Any fishing is better then no fishing, Crocker, flounder or any fish. Just to get a line wet.:fishing:


----------



## justfishin (Aug 30, 2006)

Hey Jay , do you think they will still be around and feeding with this cold snap ? It seems like there all between 15-20" but I have caught a few between 20-25". Water temp at the hot ditch sat. was 64 but in the 40's around the JB.


----------



## bbcroaker (Jan 6, 2005)

FishinAddiction said:


> croaker bore me:--|




Hey it must be that name cause some think I'm boring too but I love catching them in Burwells Bay Croakers 
B B Croaker.


----------



## jay b (Dec 1, 2002)

jf I always watch the local water temps via the NOAA bouy site and Sewells Pt. today was almost 46. Stripers normally feed good until it gets down below 40 so I'm sure they'll be available for a while. Good luck if you go and remember a single hook with a smashed barb is the quickest way to release them.


----------



## justfishin (Aug 30, 2006)

Thanks for the info J . I have been using the storm and chesapeake bay lures in green and set the hook as soon as I feel them and lip hook or right inside the mouth everytime for a quick release but I here ya on the smashed barb though and both of those lures are single hook. Everyone has swam right off. I will post when I get back down there.


----------



## FishSlaya (Aug 9, 2001)

Hey HHH

My stepson works at the Crab Shack, the restaurant at the beginning of the pier, anyway I fish it a few times a week when I go to get him from work. The springtime you can catch croaker by the cooler full, you can also get a catfish or two in the early part of the season. The croaker kind of cool off near the end of May. From May threw the summer it is hit or miss sometimes the bite is on sometimes not. I have caught Flounder towards the end of the pier and got my secret spot. There are a lot of skates/rays caught at night in the summer months. There is a pretty good spot run towards the end of the season. In the winter months Stripers can be caught near the rocks by the restaurant and jigging the bride side usually will get you one or two. Hope to see you out there some time. 

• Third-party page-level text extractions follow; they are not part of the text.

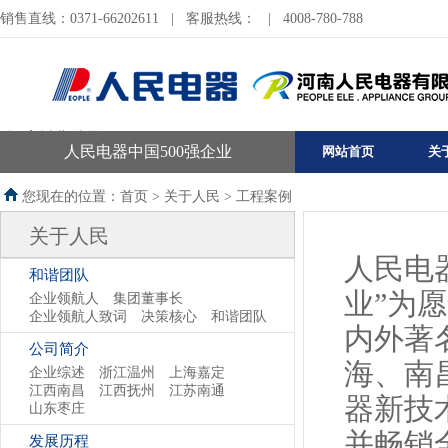
销售直线：0371-66202611
|
客服热线：
|
4008-780-788
河南销售公司
人民电器中国500强企业
网站首页
关
您现在的位置：首页 >
关于人民
>
工程案例
关于人民
人民电
和谐团队
业”为
企业领航人
集团董事长
企业领航人致词
决策核心
和谐团队
内外著
公司简介
海、南
企业综述
浙江温州
上海嘉定
江西南昌
江西抚州
江苏南通
器新技
山东枣庄
并畅销
发展历程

They are looking to open up in Mid Marh for the 2007 season.


----------



## FCPRO (May 14, 2002)

Anyone Out There Ever Remember Catching Large Bluefish Off The James River Pier. From 1980-1983 They Usedto Show Up In Late April Thru Mid May. That Was Also When They Used To Enter The Bay In Large Numbers. One Of The Coolest Days I Can Remember Was Sight Casting To Cruising Fish With A Hopkins. Had Never Seen Blues That Large In The James River. They Were From 10 To 14 Pounds. Will Probably Never See Them In Their Again??


----------



## fishininov (Jan 20, 2005)

After the croaker get here, it seems like its only a short while before everything else


----------



## Fishman (Apr 23, 2000)

FCPRO said:


> Anyone Out There Ever Remember Catching Large Bluefish Off The James River Pier. From 1980-1983 They Usedto Show Up In Late April Thru Mid May. That Was Also When They Used To Enter The Bay In Large Numbers. One Of The Coolest Days I Can Remember Was Sight Casting To Cruising Fish With A Hopkins. Had Never Seen Blues That Large In The James River. They Were From 10 To 14 Pounds. Will Probably Never See Them In Their Again??

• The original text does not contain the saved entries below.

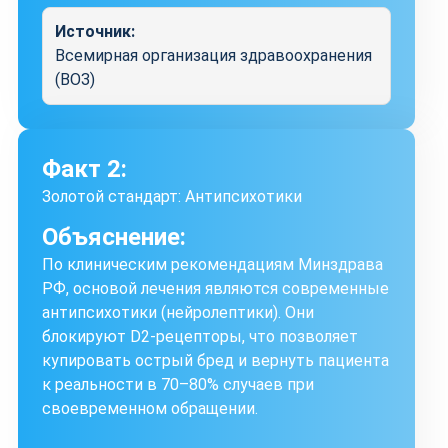
Источник:
Всемирная организация здравоохранения
(ВОЗ)
Факт 2:
Золотой стандарт: Антипсихотики
Объяснение:
По клиническим рекомендациям Минздрава
РФ, основой лечения являются современные
антипсихотики (нейролептики). Они
блокируют D2-рецепторы, что позволяет
купировать острый бред и вернуть пациента
к реальности в 70–80% случаев при
своевременном обращении.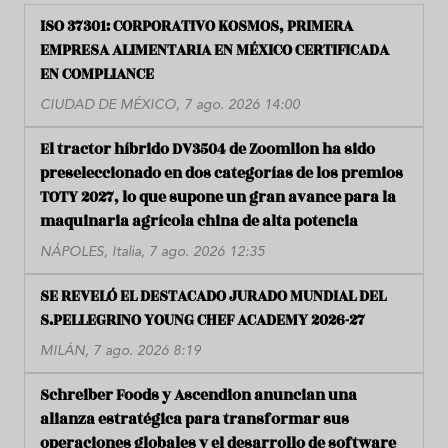
ISO 37301: CORPORATIVO KOSMOS, PRIMERA
EMPRESA ALIMENTARIA EN MÉXICO CERTIFICADA
EN COMPLIANCE
CIUDAD DE MÉXICO, 7 ago. 2026 14:00
El tractor híbrido DV3504 de Zoomlion ha sido
preseleccionado en dos categorías de los premios
TOTY 2027, lo que supone un gran avance para la
maquinaria agrícola china de alta potencia
NÁPOLES, Italia, 7 ago. 2026 12:35
SE REVELÓ EL DESTACADO JURADO MUNDIAL DEL
S.PELLEGRINO YOUNG CHEF ACADEMY 2026-27
MILÁN, 7 ago. 2026 8:19
Schreiber Foods y Ascendion anuncian una
alianza estratégica para transformar sus
operaciones globales y el desarrollo de software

I remember one spring in the early to middle 70's when the blues blitzed WPJ. Thats when I caught my first big bluefish.


----------



## Freddrum (May 19, 2000)

The croaker we used to fish for 40 miles up the potomac (Colonial Beach) were up to 25-28 inches long and would put a hurtin on small rods & reels, alot of fun and not too bad to eat. Now bluefish? Y'all can eat them......YUK....but thats just me


----------



## Fly Wacko (Aug 8, 2005)

*Freddrum:*

The croaker are still in the CB area. It is one of my secret spots. I have caught them in there as early as mid March, but usually I don't target them till June. 

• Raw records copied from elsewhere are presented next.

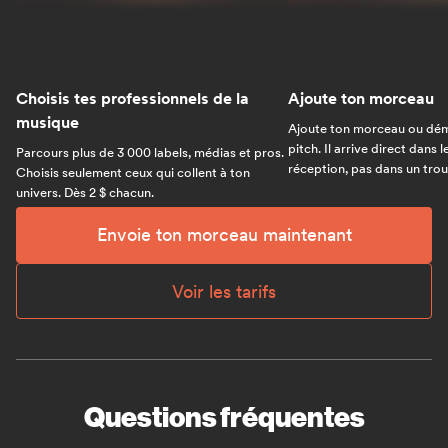
Choisis tes professionnels de la
Ajoute ton morceau
musique
Ajoute ton morceau ou dém
pitch. Il arrive direct dans 
Parcours plus de 3 000 labels, médias et pros.
réception, pas dans un trou 
Choisis seulement ceux qui collent à ton
univers. Dès 2 $ chacun.
Envoie ton morceau maintenant
Voir les tarifs
Questions fréquentes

They do tend to be larger up there. Great on a lite fly rod.

FW


----------



## jay b (Dec 1, 2002)

Freddy-boy what you been smokin' ?? 25-28 inch Croakers  Pulllleze..did they have spots on their tails ?? Just another inquiring mind.

Jay


----------



## baitslingin (Jul 31, 2005)

yeah thats what i was thinkin... the world record i think was around 26"(i believe)
http://www.dnr.state.md.us/dnrnews/pressrelease2006/090806.html
also found this 7+lber netted on the eastern shore that was only 25.5in..
http://web.odu.edu/sci/cqfe/pdf & sound files/species update/atlanticcroaker_species_update.pdf


----------



## bbcroaker (Jan 6, 2005)

21"the biggest in Burwells Bay back in the late 50's and early 60's when i was just a kid getting into fishing.
Used to rent a14 alum. boat and 7.5 hp motor there and go out to buoy 10 and catch them all day long.
Also caught trout and rock fish if we got there early before the sun got up to hi.
Now that was prime :fishing: in those days.


----------